Activity: The expected result is the full set of records, copied precisely, with images dropped.
•••••
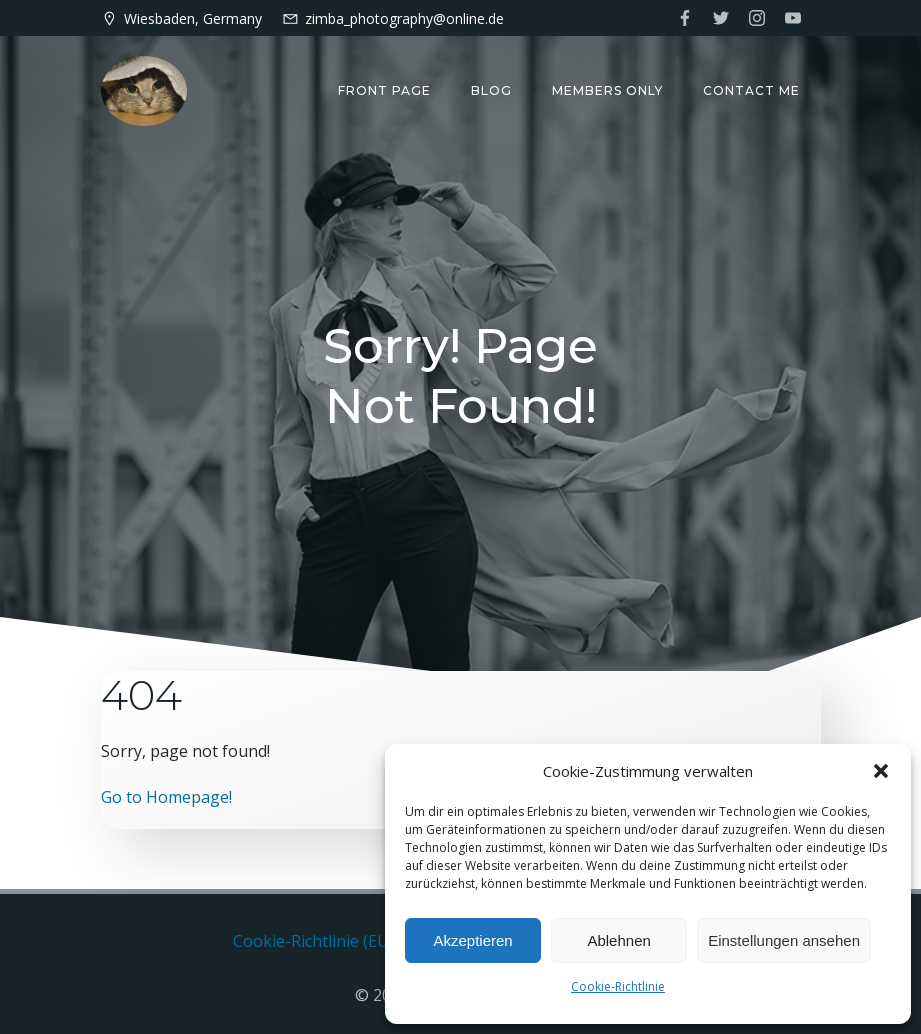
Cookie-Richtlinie (618, 986)
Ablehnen (618, 940)
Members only (608, 90)
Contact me (752, 90)
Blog (492, 90)
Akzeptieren (472, 940)
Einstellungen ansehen (784, 940)
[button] (881, 771)
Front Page (385, 90)
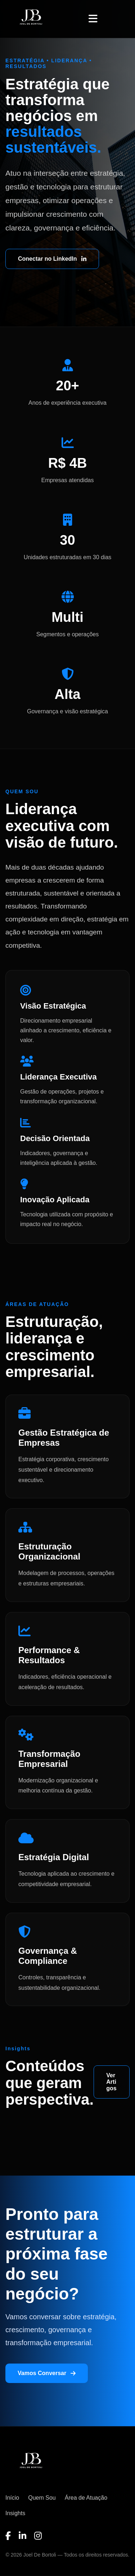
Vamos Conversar (47, 2373)
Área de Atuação (86, 2498)
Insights (15, 2513)
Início (12, 2498)
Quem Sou (41, 2498)
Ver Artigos (111, 2081)
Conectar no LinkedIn (52, 259)
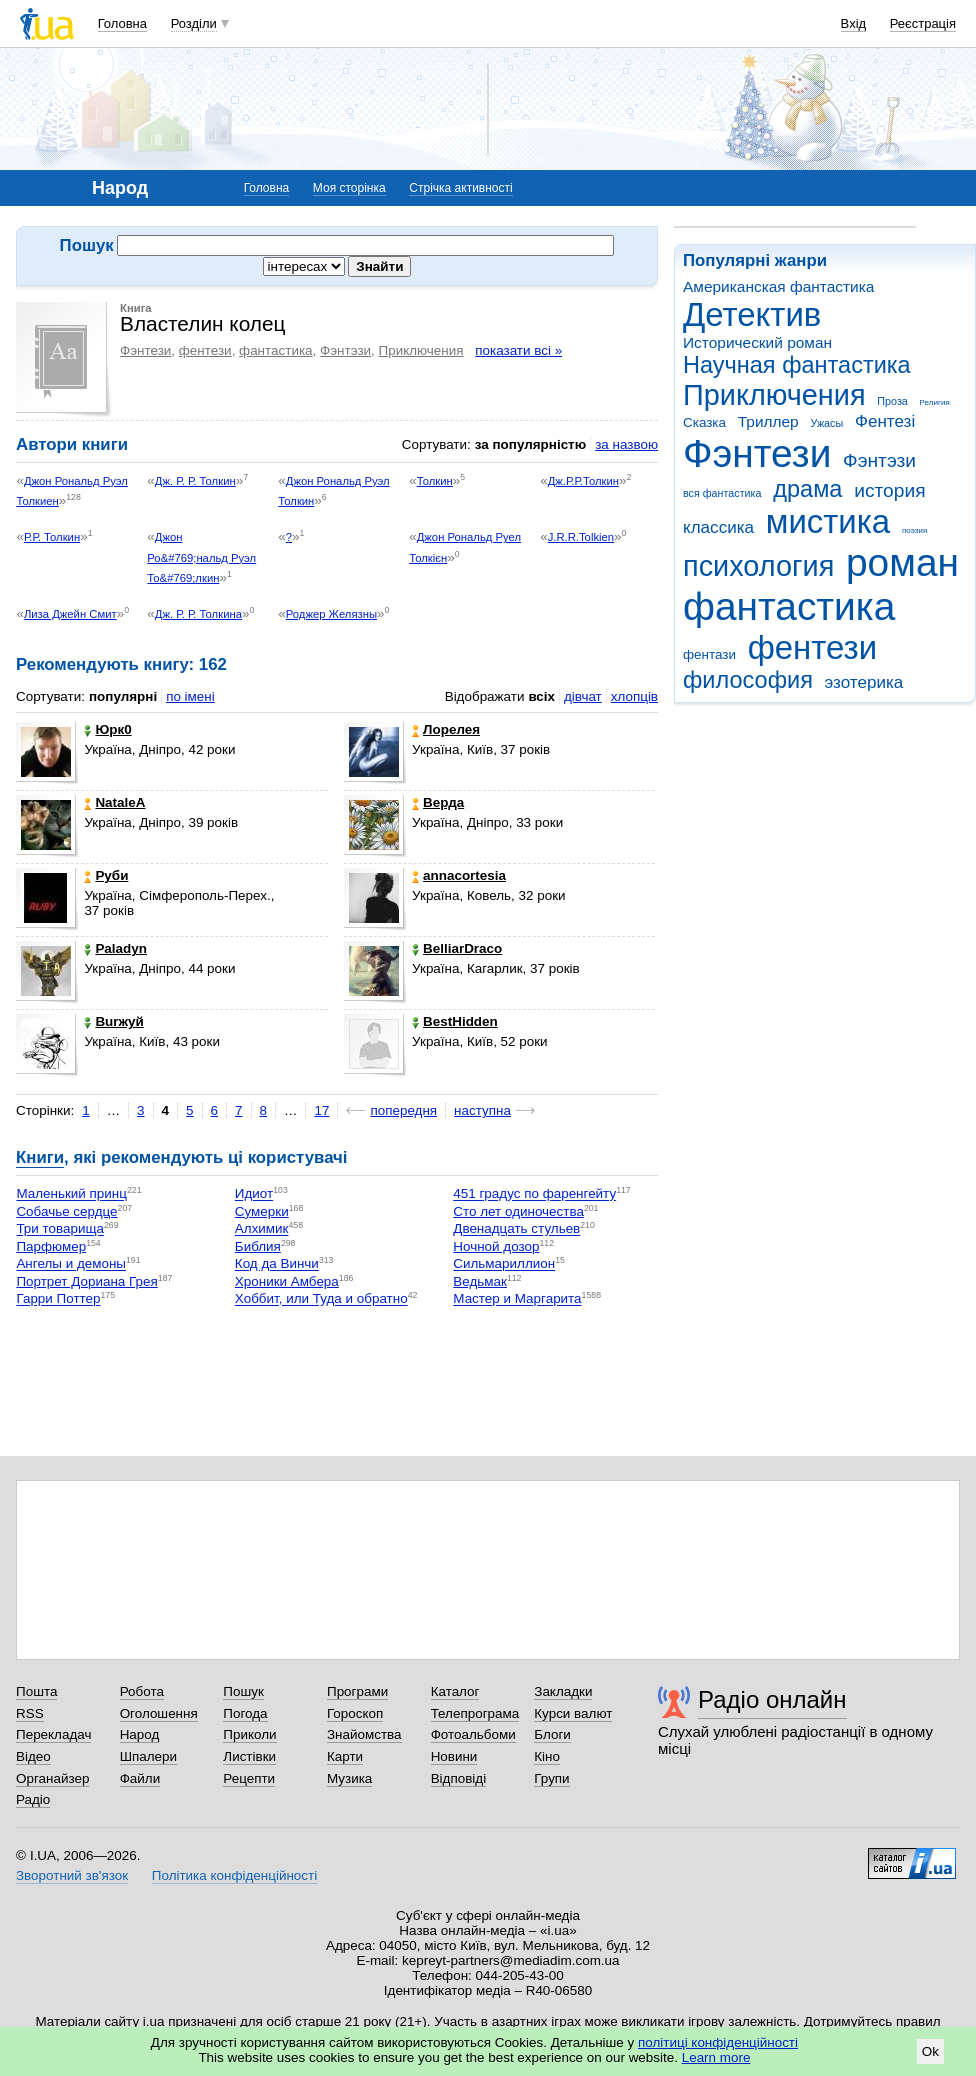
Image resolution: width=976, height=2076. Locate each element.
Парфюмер (51, 1246)
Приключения (774, 395)
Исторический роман (757, 342)
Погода (245, 1713)
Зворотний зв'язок (72, 1875)
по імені (190, 696)
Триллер (768, 421)
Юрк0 (107, 729)
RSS (30, 1713)
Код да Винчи (277, 1264)
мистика (828, 521)
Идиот (254, 1194)
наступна (482, 1110)
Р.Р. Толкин (52, 537)
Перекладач (53, 1734)
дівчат (583, 696)
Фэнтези (757, 453)
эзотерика (864, 682)
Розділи (194, 23)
•••••
Solution:
Cookie-Richtlinie (618, 986)
Ablehnen (618, 940)
Members only (608, 90)
Contact me (752, 90)
Blog (492, 90)
Akzeptieren (472, 940)
Einstellungen ansehen (784, 940)
[button] (881, 771)
Front Page (385, 90)
Vamos Conversar (47, 2373)
Área de Atuação (86, 2498)
Insights (15, 2513)
Início (12, 2498)
Quem Sou (41, 2498)
Ver Artigos (111, 2081)
Conectar no LinkedIn (52, 259)
Image resolution: width=976, height=2076. Locate each element.
Парфюмер (51, 1246)
Приключения (774, 395)
Исторический роман (757, 342)
Погода (245, 1713)
Зворотний зв'язок (72, 1875)
по імені (190, 696)
Триллер (768, 421)
Юрк0 (107, 729)
RSS (30, 1713)
Код да Винчи (277, 1264)
мистика (828, 521)
Идиот (254, 1194)
наступна (482, 1110)
Р.Р. Толкин (52, 537)
Перекладач (53, 1734)
дівчат (583, 696)
Фэнтези (757, 453)
эзотерика (864, 682)
Розділи (194, 23)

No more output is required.